Thread: New Telefunkens
View Single Post
  #67   Report Post  
Posted to rec.audio.pro
Bill Graham Bill Graham is offline
external usenet poster
 
Posts: 763
Default New Telefunkens

hank alrich wrote:
Bill Graham wrote:

hank alrich wrote:
Bill Graham wrote:

hank alrich wrote:
Bill Graham wrote:

mcp6453 wrote:
How do the new Telefunken mics, such as the U47 with a VF14k,
compare with their originals? Are the Telefunken recreations any
better than the knock offs, like Wunder, Peluso, and a host of
others? The new U47 is $9000.

The obvious question is, is it 100 times better than the $90
microphones on the market? And, how do you build a $9000
microphone that costs 100 times as much as the ones you can
build for $90? Are you sure you aren't buying jewlery? Like what
you buy when you buy a $9000 watch? It won't keep time 100 times
better than the $90 watch, but it will be encrusted with
diamonds and rubies. Will the performers sing better when using
it?

Read your next sentence and tell me what the hell you think you're
doing offering adivice about mics in this forum?

I am not a pro audio guy.

That's for sure.

But my common sense tells me to be very suspicious of any
microphone that costs more than about $500.

Common sense tells me you know nothing at all about mics above
five hundred bucks.

I think that, like guitars, you don't gain much above $500.

And now I got a trumpet player telling me how much I shouldn't
have spent on my guitar.

Listen, Bill, you have NO idea what's out there in the way of
good guitars. I mean _no idea at all_.

(I hope you didn't spend more than a hundred bucks on your
trumpet.)

What is the best mic you have ever used? Be honest here.

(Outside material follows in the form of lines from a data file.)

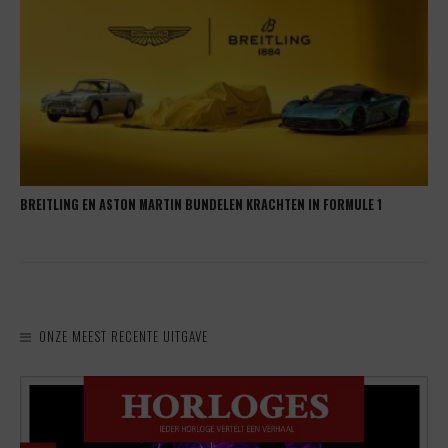
BREITLING EN ASTON MARTIN BUNDELEN KRACHTEN IN FORMULE 1
ONZE MEEST RECENTE UITGAVE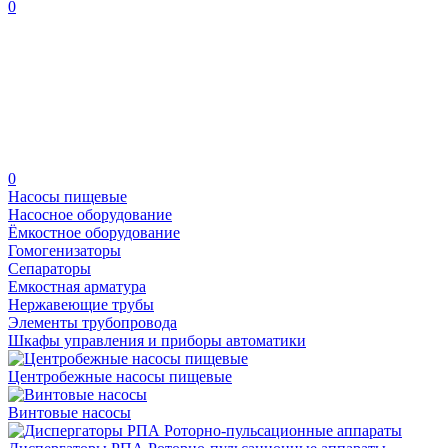
0
0
Насосы пищевые
Насосное оборудование
Ёмкостное оборудование
Гомогенизаторы
Сепараторы
Емкостная арматура
Нержавеющие трубы
Элементы трубопровода
Шкафы управления и приборы автоматики
Центробежные насосы пищевые
Винтовые насосы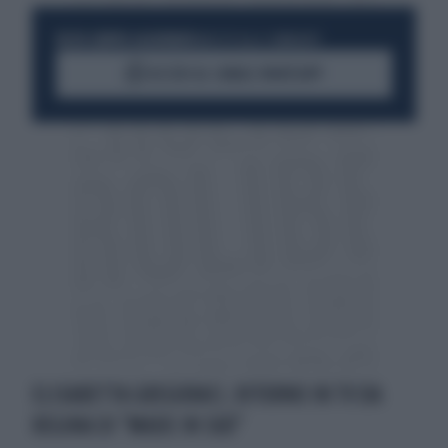
RESTA SEMPRE AGGIORNATO
UNISCITI ALLA COMMUNITY
ACCEDI AL CANALE WHATSAPP
ELISABETTA GREGORACI, RITORNO IN TV DA
REGINA DI "MADE IN SUD"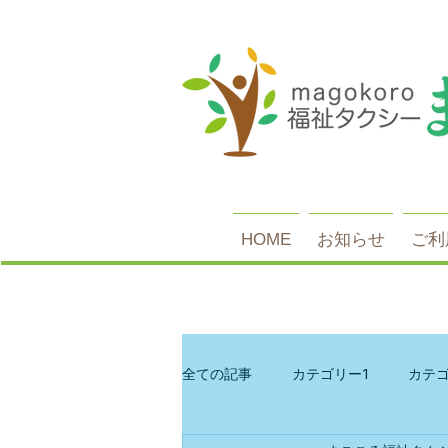
HOME
お知らせ
ご利
全ての記事
カテゴリー1
カテゴ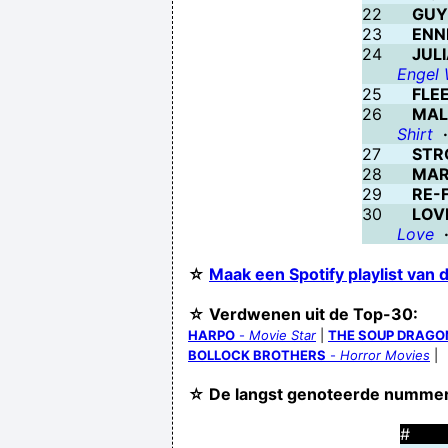
22
GUYS
23
ENN
24
JUL
Engel 
25
FLE
26
MAL
Shirt
·
27
STR
28
MAR
29
RE-
30
LOV
Love
☆
Maak een Spotify playlist van
☆ Verdwenen uit de Top-30:
HARPO
-
Movie Star
|
THE SOUP DRAGO
BOLLOCK BROTHERS
-
Horror Movies
|
☆ De langst genoteerde numme
#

When you have subjected your $9000 mike to the double blind test
that I described in the above post, then I will give your "pro"
status some credibility, but at 75 I have seen a hell of a lot of
placebo effects and had them illustrated to me enough times that my
nose is sore.

Argument by bull****. Your nose is sore becuase you keep sticking
your head up your ass.

Answer the question: "What is the best mic you have ever used? Be
honest here."

Its
significant to me that the
French picked their wines as the best in the world for years until
the Japanese came along with a double blind test that showed that
California wines were just as good, if not better. When neither the
judges nor the proctors know what the test is all about, then its
"double blind". And these tests have taught the world a hell of a
lot in my experience. Oh, I wouldn't spend more that $500 for a
mike for regular stage performances that I use them for. If you are
doing something really unusual, like miking hummingbirds in a gale,
well, that's different. But $9000? Give me a break!

I repeat, you do not know **** about mics, and you know less about
guitars. Engineer yourself some humility if you can find the raw
materials. If you cannot do that you are the troll others have
tagged.


And who are you? Why should I give you the right to tell me what I
know about Mikes, Horns, or guitars? How many miles have you walked
in my shoes? If you disagree with anything I say, then refute it.
But try to avoid words like "ass", and "bull****" and try to stick
to the facts. Have you ever taken part in a double blind test? Can
you tell the difference between a $500 microphone and a $9000 one?
And, if you can't, what business do you have spending the other
$8500? Would you be spending someone else's money? These are all
questions I can't answer about you, because I don't know you. Unlike
you, who seems to know everything about me. Or, at least, you are
quite willing to talk like you know everything about me.


Answer the question: "What is the best mic you have ever used? Be
honest here."

You're giving advice about mics. What have you used?


I don't believe I have ever used a mike thqt cost more than $500, and even
then, I had the thought, far in the back of my mind, that I could have
gotten the same value for less money. The mike I use most often right now is
my Audio Technica PRO 35 R, which is an instrument condenser that clips on
the edge of my horn and looks down its throat. I like it because in is
reliable, has good output, a broad frequency response (too broad, actually)
cannot be overdriven by my horn at its loudest, and only costs about $125.
It is also small enough so that it doesn't interfere noticeably with the
straight, unmiked sound that eminates from the horn. It just picks it up so
that it can be digitized, screwed with, amplified, and added to the natural
sound. With the added interest that doing such a thing can give. (It sounds
like I've got two or three other horn players standing next to me.)